What are the advantages of the Sony IMX990/991 SenSWIR sensors?
Jens Hashagen (Allied Vision): The Sony sensors were able to reduce the pixels size from ten or 15µm down to just five microns. With these smaller structures better resolutions can be achieved. Now it is possible to sense the visible and the SWIR range at the same time at a very reasonable pricing.
Sascha Zimmermann (Macnica ATD Europe): These sensors are quite easy to integrate because they are based on global shutter technology. The quality is very reliable and the pricing structure is very interesting and may be more for the design of volumes in the future.
So why use other sensors for SWIR cameras?
Marc Larive (Xenics): For SWIR small is not always beautiful, because you need light.
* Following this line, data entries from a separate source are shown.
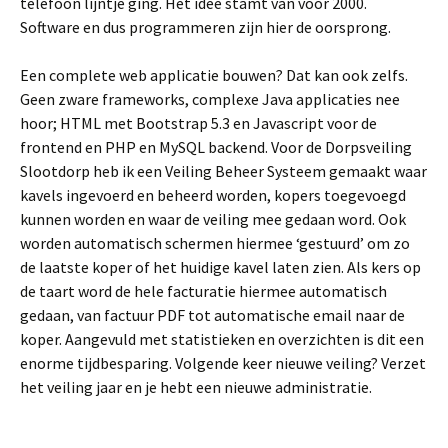
telefoon lijntje ging. Het idee stamt van voor 2000.
Software en dus programmeren zijn hier de oorsprong.
Een complete web applicatie bouwen? Dat kan ook zelfs.
Geen zware frameworks, complexe Java applicaties nee
hoor; HTML met Bootstrap 5.3 en Javascript voor de
frontend en PHP en MySQL backend. Voor de Dorpsveiling
Slootdorp heb ik een Veiling Beheer Systeem gemaakt waar
kavels ingevoerd en beheerd worden, kopers toegevoegd
kunnen worden en waar de veiling mee gedaan word. Ook
worden automatisch schermen hiermee ‘gestuurd’ om zo
de laatste koper of het huidige kavel laten zien. Als kers op
de taart word de hele facturatie hiermee automatisch
gedaan, van factuur PDF tot automatische email naar de
koper. Aangevuld met statistieken en overzichten is dit een
enorme tijdbesparing. Volgende keer nieuwe veiling? Verzet
het veiling jaar en je hebt een nieuwe administratie.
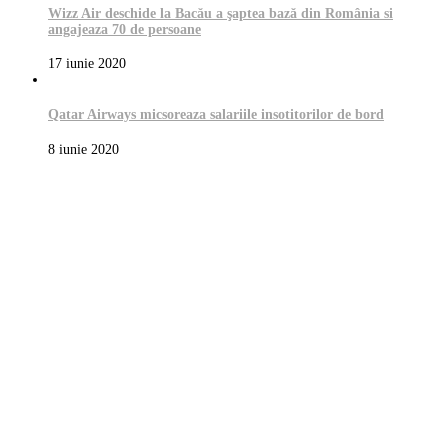
Wizz Air deschide la Bacău a şaptea bază din România si
angajeaza 70 de persoane
17 iunie 2020
Qatar Airways micsoreaza salariile insotitorilor de bord
8 iunie 2020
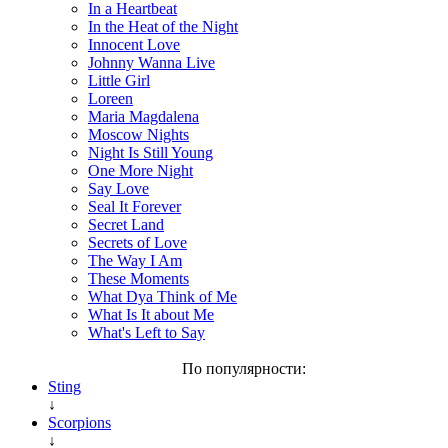
In a Heartbeat
In the Heat of the Night
Innocent Love
Johnny Wanna Live
Little Girl
Loreen
Maria Magdalena
Moscow Nights
Night Is Still Young
One More Night
Say Love
Seal It Forever
Secret Land
Secrets of Love
The Way I Am
These Moments
What Dya Think of Me
What Is It about Me
What's Left to Say
По популярности:
Sting
↓
Scorpions
↓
That is one of the reasons for using other sensor with bigger pixels. If you want to measure you need more sensitivity, which is directly proportional to the size of the pixel and limited by the noise. If you divide the pixel size by noise you get a value in the range of 0,15 for the Sony sensor and a value in the range of eight for our Xenics sensor, which is a factor of more than 60 times more sensitivity. So when you need sensitivity, you can´t use the Sony sensor. In addition, the sensor is not very fast and is not suitable for inline applications such as line scan inspections. Visible and SWIR in one sensor is very interesting, but if you use SWIR you usually need the SWIR information more than the visible. The visible information of the Sony sensor are never as good as by a normal image sensor.
Hashagen: But visSWIR it does offer some advantages if you look at spectral imaging, for example. You can apply a much broader spectral range to distinguish and classify different types of materials.
David Cheskis (Trieye): Why use another SWIR sensor? The first answer is costs. Trieye is a Startup company that develops CMOS-based SWIR image sensor technology in a classical CMOS fab. You can use 8″ and 12″ wafers and we give you the cost structure and manufacture capabilities for high volume markets and really demanding new SWIR applications. We offer the same type of spectral response that an InGaAs sensor does, but our solution has not the limitations of wafer size and costs. At the same time we are able to use our CMOS based solution for depth sensing and imaging at the same time on a pure pixel basis.
Dr. Ethan Klemm (SWIR Vision Systems): SWIR Vision Systems sells quantum dot (QD) image sensors and cameras that we are shipping since 2018. QDs are tiny semiconductor particles with unique properties which we make a thin film out of them and use for photodiodes. It just really comes down to the applications for three technologies: InGaAs, QD and Trieye. They all have different strengths and weaknesses. The strength of QD is that we can read infrared waves further. We got a 2µm to 400nm camera and are working on a 2.4µm camera to 400nm for broad spectral band applications. Another advantage is pixel count. We just released a 6MP camera. You can tell us your wanted sensor array size and give us a read out chip and we can make you an individual image sensor. We also have low noise, so the signal-to-noise ratio is an advantage for our technology. The weak point is the lower quantum efficiencies (QE). Applications with photons at low light, like stars, are not our business. But if you can use photons with lasers or machine vision applications or outdoors during the day, we can produce a sensor.
What are the advantages of the other technology approaches?
Cheskis: Trieye has a silicon array based sensor technology. In terms of technology it has the same trade offs as InGaAs which is a spectacular technology for SWIR vision but has its limitation. We have a CMOS sensor and pair it with a new laser technology which gives you the possibility with active illumination to do vision. Furthermore, we developed a depth and ranging system similar to a Lidar, which we call Sedar. So you get a SWIR image and a depth image for each pixel at the same time.